Before you even launch a campaign, get active in social communities and figure out how to use public relations, search engine optimization and other outreach so you capture the attention of bloggers and other influencers. To make a very successful crowdfunding project, you have to figure out in advance who is going to spread the message.

In recent years, sites like 40Billion.com, which specializes in promotion, have made it easy to spread the message by broadcasting and promoting your crowdfunding campaign to its large network of several million users across the most popular social networking sites – including Twitter, LinkedIn, 40Billion, and even Facebook. Innovative services like tweet ads and promoted company listings were created for crowdfunders to tap into a growing, active network online without spending thousands on pay-per-click ads or traditional advertising.
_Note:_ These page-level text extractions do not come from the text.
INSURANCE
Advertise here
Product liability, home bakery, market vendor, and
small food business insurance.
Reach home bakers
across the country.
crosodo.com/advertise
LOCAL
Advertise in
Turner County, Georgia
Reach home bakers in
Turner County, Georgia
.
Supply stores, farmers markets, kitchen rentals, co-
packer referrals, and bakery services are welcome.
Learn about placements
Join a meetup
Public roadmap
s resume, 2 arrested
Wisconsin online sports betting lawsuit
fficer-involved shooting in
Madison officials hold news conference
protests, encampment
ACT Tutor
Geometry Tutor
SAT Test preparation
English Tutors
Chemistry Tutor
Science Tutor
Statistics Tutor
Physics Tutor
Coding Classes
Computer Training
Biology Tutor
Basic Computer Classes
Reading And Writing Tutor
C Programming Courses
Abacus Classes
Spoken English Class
#3: Forgetting to ask for money

Many crowdfunders put so much time into creating campaign materials, like videos, that they neglect to do something crucial: They forget to ask people for a donation or investment.
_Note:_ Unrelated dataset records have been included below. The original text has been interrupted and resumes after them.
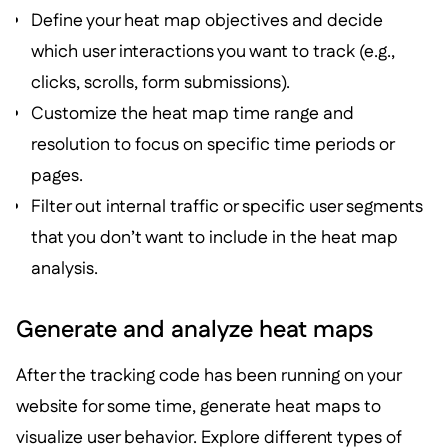
Define your heat map objectives and decide
which user interactions you want to track (e.g.,
clicks, scrolls, form submissions).
Customize the heat map time range and
resolution to focus on specific time periods or
pages.
Filter out internal traffic or specific user segments
that you don’t want to include in the heat map
analysis.
Generate and analyze heat maps
After the tracking code has been running on your
website for some time, generate heat maps to
visualize user behavior. Explore different types of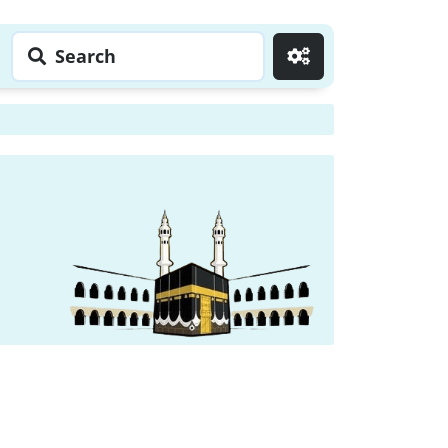
Search
Go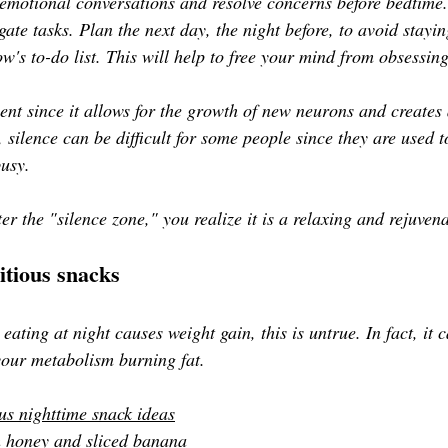
id emotional conversations and resolve concerns before bedtime
egate tasks. Plan the next day, the night before, to avoid stayin
's to-do list. This will help to free your mind from obsessing
ilent since it allows for the growth of new neurons and creates 
 silence can be difficult for some people since they are used t
busy.
r the "silence zone," you realize it is a relaxing and rejuven
itious snacks
ating at night causes weight gain, this is untrue. In fact, it 
your metabolism burning fat. 
us nighttime snack ideas
h honey and sliced banana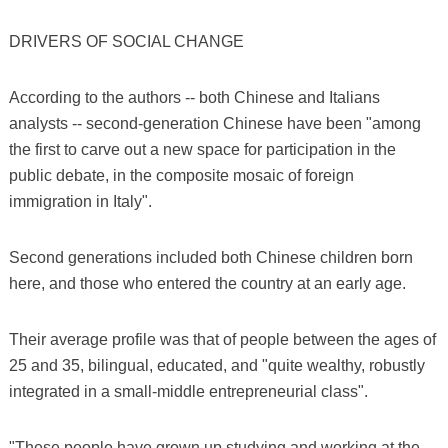
DRIVERS OF SOCIAL CHANGE
According to the authors -- both Chinese and Italians
analysts -- second-generation Chinese have been "among
the first to carve out a new space for participation in the
public debate, in the composite mosaic of foreign
immigration in Italy".
Second generations included both Chinese children born
here, and those who entered the country at an early age.
Their average profile was that of people between the ages of
25 and 35, bilingual, educated, and "quite wealthy, robustly
integrated in a small-middle entrepreneurial class".
"These people have grown up studying and working at the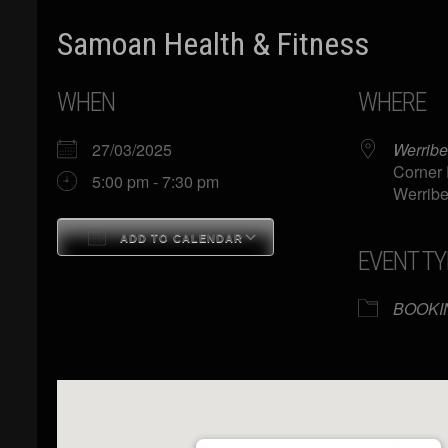
Samoan Health & Fitness
WHEN
WHERE
27/03/2025
Werribe
Corner 
5:00 pm - 7:30 pm
Werribe
ADD TO CALENDAR
EVENT TY
Download ICS
Google Calendar
BOOKI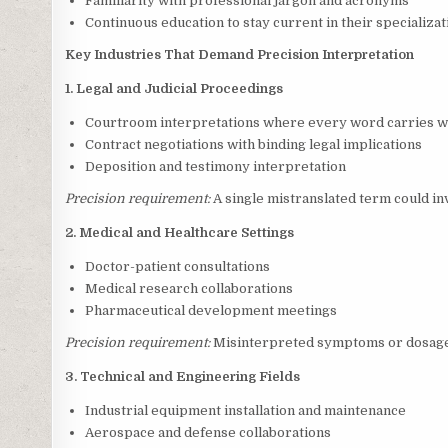
Familiarity with professional jargon and acronyms
Continuous education to stay current in their specializat
Key Industries That Demand Precision Interpretation
1. Legal and Judicial Proceedings
Courtroom interpretations where every word carries w
Contract negotiations with binding legal implications
Deposition and testimony interpretation
Precision requirement:
A single mistranslated term could in
2. Medical and Healthcare Settings
Doctor-patient consultations
Medical research collaborations
Pharmaceutical development meetings
Precision requirement:
Misinterpreted symptoms or dosage 
3. Technical and Engineering Fields
Industrial equipment installation and maintenance
Aerospace and defense collaborations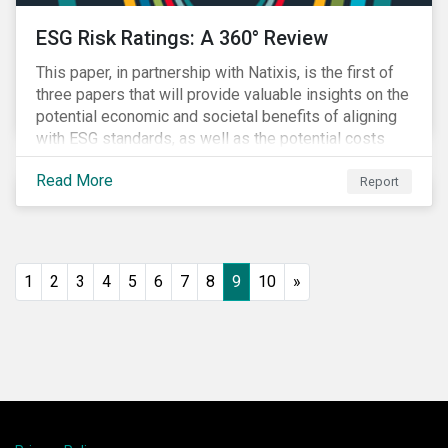
ESG Risk Ratings: A 360° Review
This paper, in partnership with Natixis, is the first of
three papers that will provide valuable insights on the
potential economic and societal benefits of aligning
with ESG standards, as well as the potential costs
and disruptions.
Read More
Report
1
2
3
4
5
6
7
8
9
10
»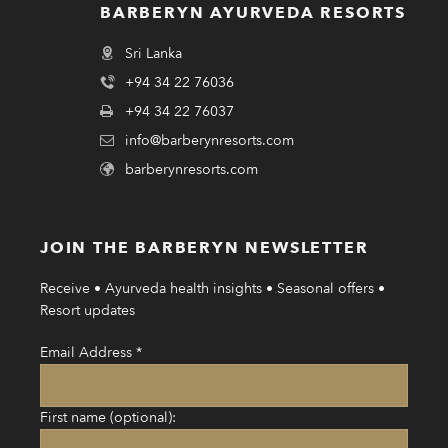
BARBERYN AYURVEDA RESORTS
Sri Lanka
+94 34 22 76036
+94 34 22 76037
info@barberynresorts.com
barberynresorts.com
JOIN THE BARBERYN NEWSLETTER
Receive • Ayurveda health insights • Seasonal offers •
Resort updates
Email Address
*
First name (optional):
#4: Assuming supporters are altruistic

Crowdfunders need to offer attractive rewards to supporters to encourage them to tap into your idea. If people are going to give you money, you want to give them something in return that they really, really want.

Some of the most successful crowdfunding campaigns have functioned almost like an e-commerce store, taking pre-orders. One good way to revive a campaign that’s slowing is to add some new perks instead of hammering your supporters with the same old campaign materials. Any rewards you offer should underline the image of your brand that you want to create. Make sure what you’re doing is consistent with your brand experience.

Passing around a virtual hat to collect from friends and family members can feel awkward; instead, focus on explaining why your project is important and how financial support will help towards obtaining that goal. Successful crowdfunders tap into people’s desire to do philanthropic giving – even if those givers are motivated, in part, by the trinket they’ll get for supporting you.